As this demonstrates, the Life Story Library Foundation works to renew faith in ourselves and the wisdom of personal life experience. Our mission is to collect, save and share the personal life stories of our time as valuable recorded history. As its founder, here is what I see is possible in the next few years with what we need in funding, a trained staff and community volunteers.
By accepting the challenge of this mission, we bring together story resources from many thousands of people from every walk of life and around the world, especially from voices that are not often heard. We organize and archive these resources so they are discoverable and deliverable online through the innovative use of technology. These personal stories and eye witness accounts not only serve to expand our understanding today, they democratize recorded history!

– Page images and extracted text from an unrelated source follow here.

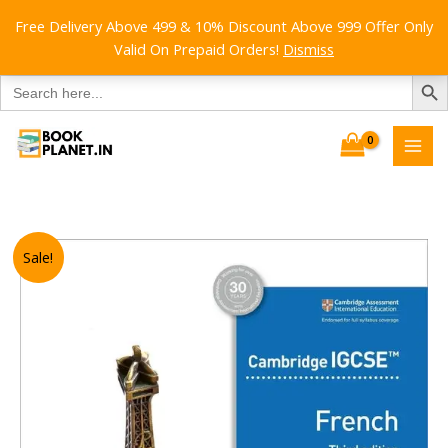
Free Delivery Above 499 & 10% Discount Above 999 Offer Only
Valid On Prepaid Orders!
Dismiss
SEARCH B
Search
for:
Skip
to
content
Sale!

As a team, we model storytelling that is authentic, effective and life-sized. Since a narrative is not the same as a story, we provide guidelines and prompts to help authors find turning point moments, utilize conflict, character, setting and other the elements of story, and express what the experience means to them.
We offer a variety of different forums for stories to be generated and shared, including webinars, seminars, small groups, contests, video interviews and writing workshops. We select feature stories that are insightful and compelling, and we involve the social community in the process. Service upgrades are available through our network of qualified service providers.
We generate revenue, publish anthologies, open dialogue across divides, produce documentaries, match stories with film makers, and sponsor live performances at our new building and reminiscence garden to celebrate the triumph of the human spirit. We work with local volunteers in communities in several states and provinces, as well as the leading international organizations in the field to magnify the social, emotional and physiological benefits of reminiscence and life review.
A meaningful life story is a precious legacy, turning the hearts of generations of children to their fathers. In a similar way, our collective stories create a legacy of respectful understanding and inspire peaceful coexistence in a global audience. As Margaret Wheatley noted, “We do not fear the people whose stories we know.”
Through courageously sharing our personal truths, human beings can learn from one another as we have since ancient times, let go of fear, feel greater empathy and sense of belonging, and take life-affirming steps to assure a safe and bright future for our entire human family.